Self-awareness and trusted colleagues who can step in when stress clouds judgment are just as important as any written protocol. 

“Giving yourself grace and knowing that the mental capacity and the mental stress of all this is very important,” Hamamoto says. “When I’m working in these situations, I say to my technicians, ‘Don’t let me do something dumb,’ because I know I’ll have a mental block.”

Owen recommends rotating staff when possible, maintaining rest and hydration, documenting treatments and animal movement, and preserving ­supplies for ongoing needs.

“Disaster response is often a marathon, not a sprint,” she says. “Long-term recovery can last weeks or months after the initial disaster.”

7. Connect With Emergency Management Systems

Partnerships and coalitions help keep veterinarians from pushing too far into danger and provide critical information and support for coordinating care for animals in harm’s way.

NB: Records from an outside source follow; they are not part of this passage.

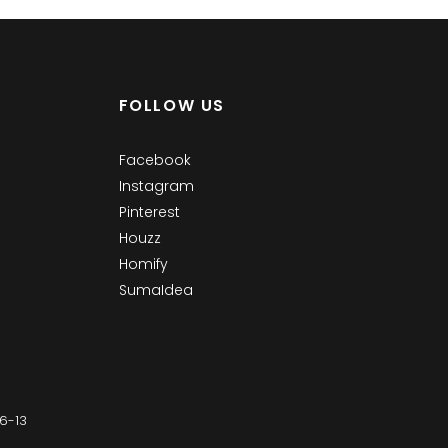
FOLLOW US
Facebook
Instagram
Pinterest
Houzz
Homify
SumaIdea
-13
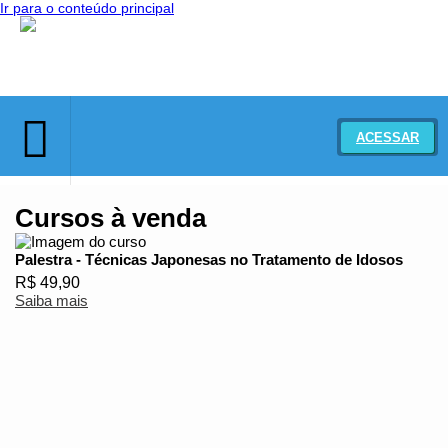
Ir para o conteúdo principal
ACESSAR
Novidades
Meus Cursos
Nossos Cursos
Cursos à venda
Palestra - Técnicas Japonesas no Tratamento de Idosos
R$ 49,90
Saiba mais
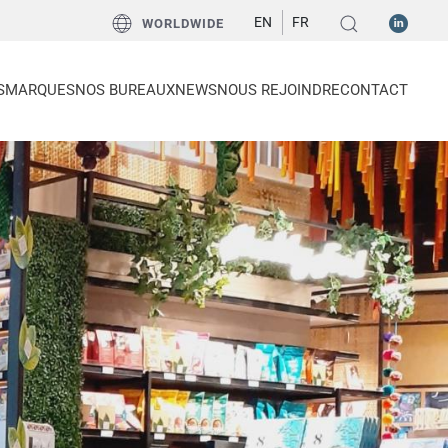
EN
FR
WORLDWIDE
S
MARQUES
NOS BUREAUX
NEWS
NOUS REJOINDRE
CONTACT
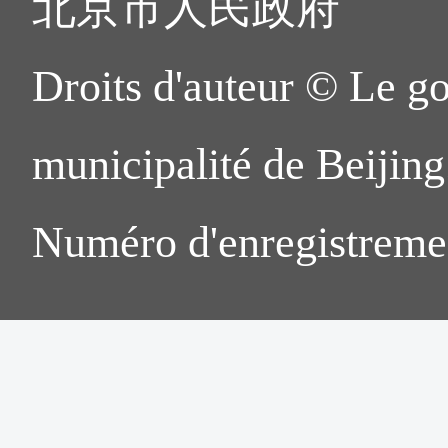
北京市人民政府
Droits d'auteur © Le g
municipalité de Beijing.
Numéro d'enregistreme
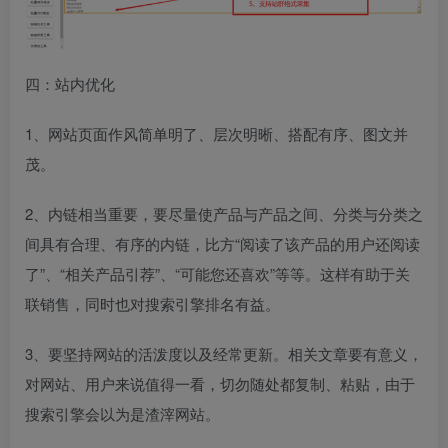
四：站内优化
1、网站页面作风简单明了、层次明晰、搭配有序、图文并
茂。
2、内链相当重要，要尽量使产品与产品之间、分类与分类之
间具有合理、有序的内链，比方“阅读了该产品的用户还阅读
了”、“相关产品引荐”、“可能您还喜欢”等等。这样有助于关
联销售，同时也对搜索引擎排名有益。
3、要坚持网站的活泼度以及经常更新。相关文章要有意义，
对网站、用户来说值得一看，切勿随处都复制、粘贴，由于
搜索引擎会以为是渣滓网站。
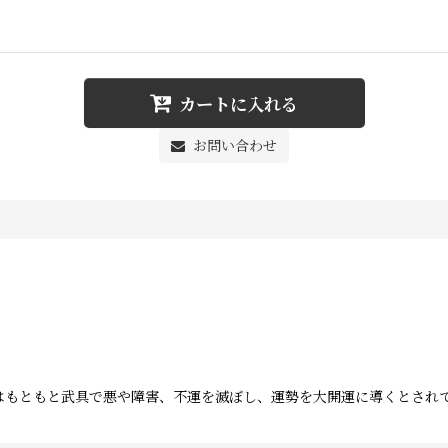
カートに入れる
お問い合わせ
はもともと武具で悪や障害、不運を滅ぼし、運勢を大開運に導くとされ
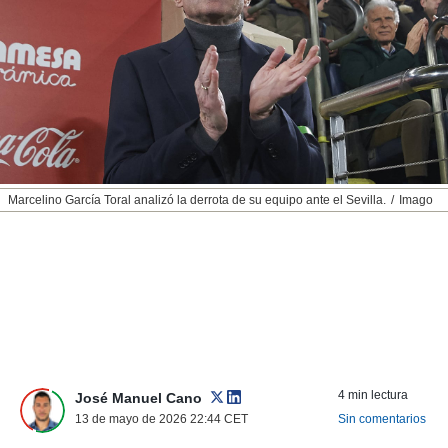
nos permite
ACEPTAR
estra
Y
ara seguir
CONTINUAR
e contenido
stándares
sin coste.
CONFIGURAR
 botón
continuar",
RECHAZAR
der a la
ndo la
Marcelino García Toral analizó la derrota de su equipo ante el Sevilla.
Imago
 de todas
, ya sean
de nuestros
 nos
 y análisis
tamiento en
b, así como
un perfil
para
4 min lectura
José Manuel Cano
ublicidad y
13 de mayo de 2026 22:44
CET
Sin comentarios
do en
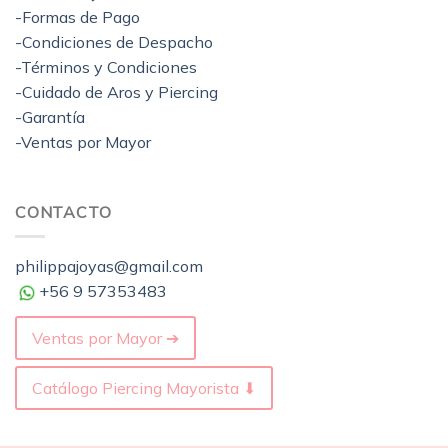
-Formas de Pago
-Condiciones de Despacho
-Términos y Condiciones
-Cuidado de Aros y Piercing
-Garantía
-Ventas por Mayor
CONTACTO
philippajoyas@gmail.com
+56 9 57353483
Ventas por Mayor ➔
Catálogo Piercing Mayorista ⬇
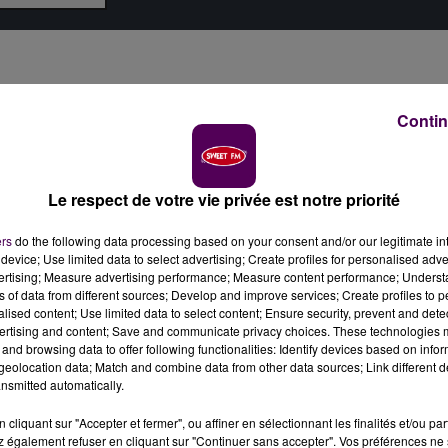
Contin
Le respect de votre vie privée est notre priorité
ers
do the following data processing based on your consent and/or our legitimate int
device; Use limited data to select advertising; Create profiles for personalised adver
vertising; Measure advertising performance; Measure content performance; Unders
ns of data from different sources; Develop and improve services; Create profiles to 
alised content; Use limited data to select content; Ensure security, prevent and detect
ertising and content; Save and communicate privacy choices. These technologies
and browsing data to offer following functionalities: Identify devices based on infor
eolocation data; Match and combine data from other data sources; Link different de
nsmitted automatically.
cliquant sur "Accepter et fermer", ou affiner en sélectionnant les finalités et/ou pa
 également refuser en cliquant sur "Continuer sans accepter". Vos préférences ne 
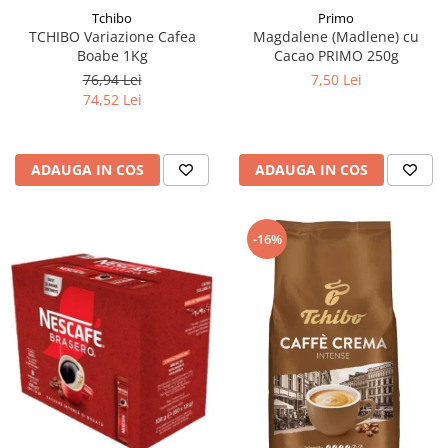
Tchibo
Primo
TCHIBO Variazione Cafea
Magdalene (Madlene) cu
Boabe 1Kg
Cacao PRIMO 250g
76,94 Lei
7,50 Lei
74,52 Lei
ADAUGA IN COS
ADAUGA IN COS
-16%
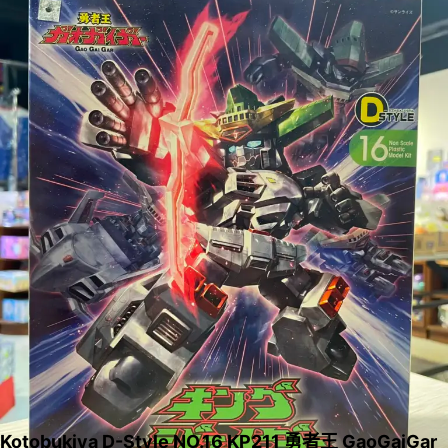
Kotobukiya D-Style NO.16 KP211 勇者王 GaoGaiGar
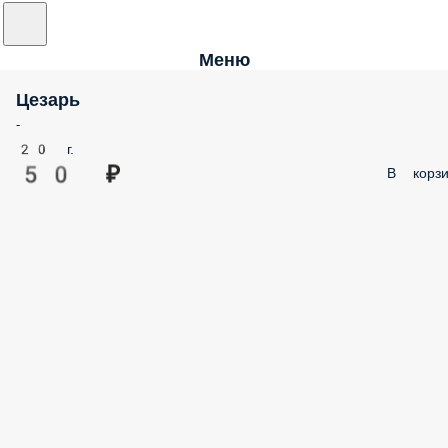
Меню
Цезарь
-
20 г.
50 ₽
В корзи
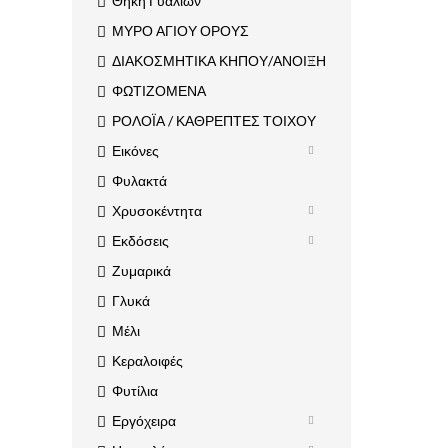
Θήκη Γυαλιών
ΜΥΡΟ ΑΓΙΟΥ ΟΡΟΥΣ
ΔΙΑΚΟΣΜΗΤΙΚΑ ΚΗΠΟΥ/ΑΝΟΙΞΗ
ΦΩΤΙΖΟΜΕΝΑ
ΡΟΛΟΪΑ / ΚΑΘΡΕΠΤΕΣ ΤΟΙΧΟΥ
Εικόνες
Φυλακτά
Χρυσοκέντητα
Εκδόσεις
Ζυμαρικά
Γλυκά
Μέλι
Κεραλοιφές
Φυτίλια
Εργόχειρα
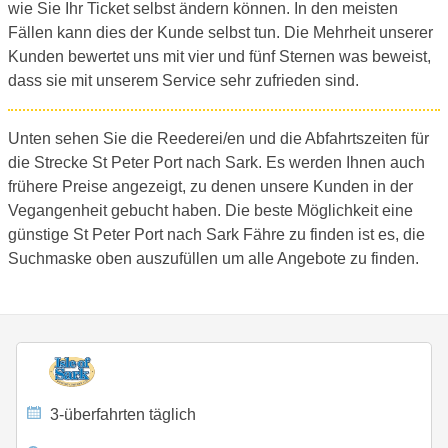
wie Sie Ihr Ticket selbst ändern können. In den meisten
Fällen kann dies der Kunde selbst tun. Die Mehrheit unserer
Kunden bewertet uns mit vier und fünf Sternen was beweist,
dass sie mit unserem Service sehr zufrieden sind.
Unten sehen Sie die Reederei/en und die Abfahrtszeiten für
die Strecke St Peter Port nach Sark. Es werden Ihnen auch
frühere Preise angezeigt, zu denen unsere Kunden in der
Vegangenheit gebucht haben. Die beste Möglichkeit eine
günstige St Peter Port nach Sark Fähre zu finden ist es, die
Suchmaske oben auszufüllen um alle Angebote zu finden.
3-überfahrten täglich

“If they don’t know you, and you aren’t part of the process or at least have you on their distribution and resource list, don’t expect to be treated differently than the masses when the disaster comes,” Husted says. 

The Stark Reality

Disasters rarely arrive when it’s convenient. Weather forecasts, especially for hurricanes, give time to react, but other events do not. Clinic owners and managers who have thought through the risks, practiced the response, and built systems to respond are best positioned to protect their business and care for patients.